MATERIAL SHOWN -
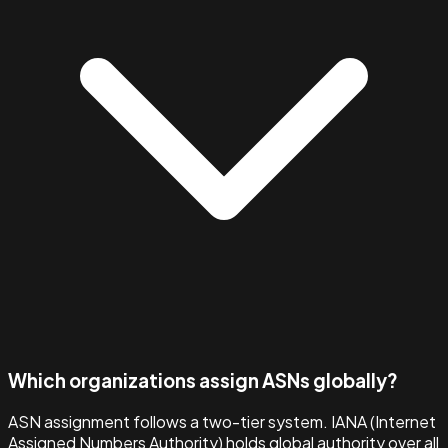
Which organizations assign ASNs globally?
ASN assignment follows a two-tier system. IANA (Internet
Assigned Numbers Authority) holds global authority over all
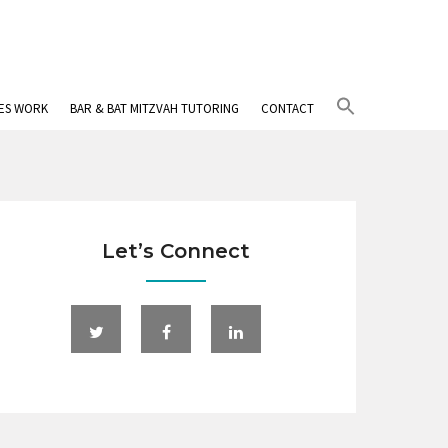
Search
IES WORK
BAR & BAT MITZVAH TUTORING
CONTACT
for:
Search Button
Let’s Connect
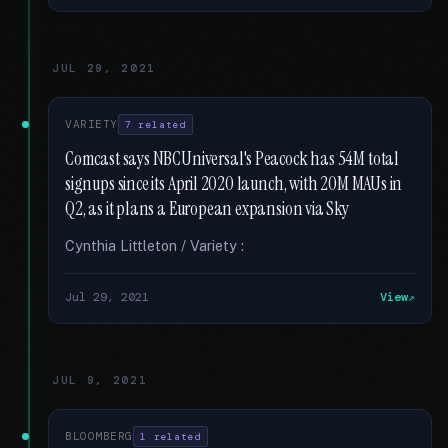
JUL 29, 2021
VARIETY
7 related
Comcast says NBCUniversal's Peacock has 54M total
signups since its April 2020 launch, with 20M MAUs in
Q2, as it plans a European expansion via Sky
Cynthia Littleton / Variety :
Jul 29, 2021
View
JUL 9, 2021
BLOOMBERG
1 related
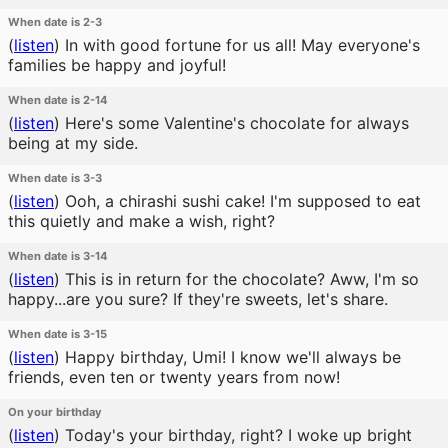
When date is 2-3
(
listen
)
In with good fortune for us all! May everyone's
families be happy and joyful!
When date is 2-14
(
listen
)
Here's some Valentine's chocolate for always
being at my side.
When date is 3-3
(
listen
)
Ooh, a chirashi sushi cake! I'm supposed to eat
this quietly and make a wish, right?
When date is 3-14
(
listen
)
This is in return for the chocolate? Aww, I'm so
happy...are you sure? If they're sweets, let's share.
When date is 3-15
(
listen
)
Happy birthday, Umi! I know we'll always be
friends, even ten or twenty years from now!
On your birthday
(
listen
)
Today's your birthday, right? I woke up bright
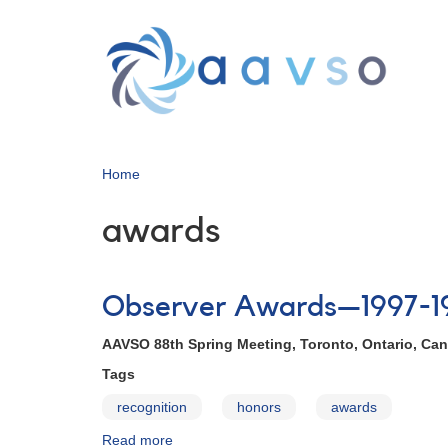
Skip
to
main
content
Home
awards
Observer Awards—1997-1
AAVSO 88th Spring Meeting, Toronto, Ontario, Can
Tags
recognition
honors
awards
Read more
about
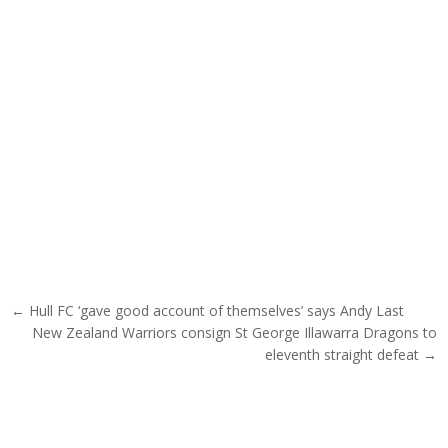
Post navigation
← Hull FC ‘gave good account of themselves’ says Andy Last
New Zealand Warriors consign St George Illawarra Dragons to
eleventh straight defeat →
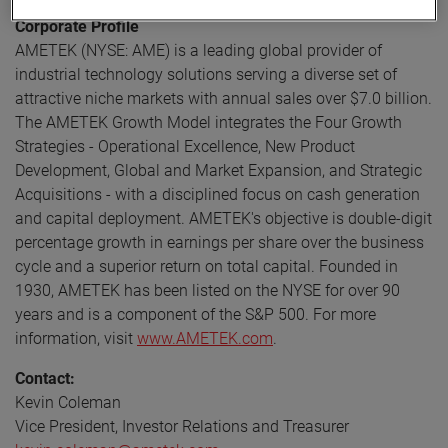
Corporate Profile
AMETEK (NYSE: AME) is a leading global provider of
industrial technology solutions serving a diverse set of
attractive niche markets with annual sales over $7.0 billion.
The AMETEK Growth Model integrates the Four Growth
Strategies - Operational Excellence, New Product
Development, Global and Market Expansion, and Strategic
Acquisitions - with a disciplined focus on cash generation
and capital deployment. AMETEK's objective is double-digit
percentage growth in earnings per share over the business
cycle and a superior return on total capital. Founded in
1930, AMETEK has been listed on the NYSE for over 90
years and is a component of the S&P 500. For more
information, visit
www.AMETEK.com
.
Contact:
Kevin Coleman
Vice President, Investor Relations and Treasurer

WORK REQUEST - Print every line above exactly as given, but not the pictures.

FINAL ANSWER -
Which organizations assign ASNs globally?
ASN assignment follows a two-tier system. IANA (Internet
Assigned Numbers Authority) holds global authority over all
Search
IES WORK
BAR & BAT MITZVAH TUTORING
CONTACT
for:
Search Button
Let’s Connect
JUL 29, 2021
VARIETY
7 related
Comcast says NBCUniversal's Peacock has 54M total
signups since its April 2020 launch, with 20M MAUs in
Q2, as it plans a European expansion via Sky
Cynthia Littleton / Variety :
Jul 29, 2021
View
JUL 9, 2021
BLOOMBERG
1 related
When date is 2-3
(
listen
)
In with good fortune for us all! May everyone's
families be happy and joyful!
When date is 2-14
(
listen
)
Here's some Valentine's chocolate for always
being at my side.
When date is 3-3
(
listen
)
Ooh, a chirashi sushi cake! I'm supposed to eat
this quietly and make a wish, right?
When date is 3-14
(
listen
)
This is in return for the chocolate? Aww, I'm so
happy...are you sure? If they're sweets, let's share.
When date is 3-15
(
listen
)
Happy birthday, Umi! I know we'll always be
friends, even ten or twenty years from now!
On your birthday
(
listen
)
Today's your birthday, right? I woke up bright
Skip
to
main
content
Home
awards
Observer Awards—1997-1
AAVSO 88th Spring Meeting, Toronto, Ontario, Can
Tags
recognition
honors
awards
Read more
about
Post navigation
← Hull FC ‘gave good account of themselves’ says Andy Last
New Zealand Warriors consign St George Illawarra Dragons to
eleventh straight defeat →
Corporate Profile
AMETEK (NYSE: AME) is a leading global provider of
industrial technology solutions serving a diverse set of
attractive niche markets with annual sales over $7.0 billion.
The AMETEK Growth Model integrates the Four Growth
Strategies - Operational Excellence, New Product
Development, Global and Market Expansion, and Strategic
Acquisitions - with a disciplined focus on cash generation
and capital deployment. AMETEK's objective is double-digit
percentage growth in earnings per share over the business
cycle and a superior return on total capital. Founded in
1930, AMETEK has been listed on the NYSE for over 90
years and is a component of the S&P 500. For more
information, visit
www.AMETEK.com
.
Contact:
Kevin Coleman
Vice President, Investor Relations and Treasurer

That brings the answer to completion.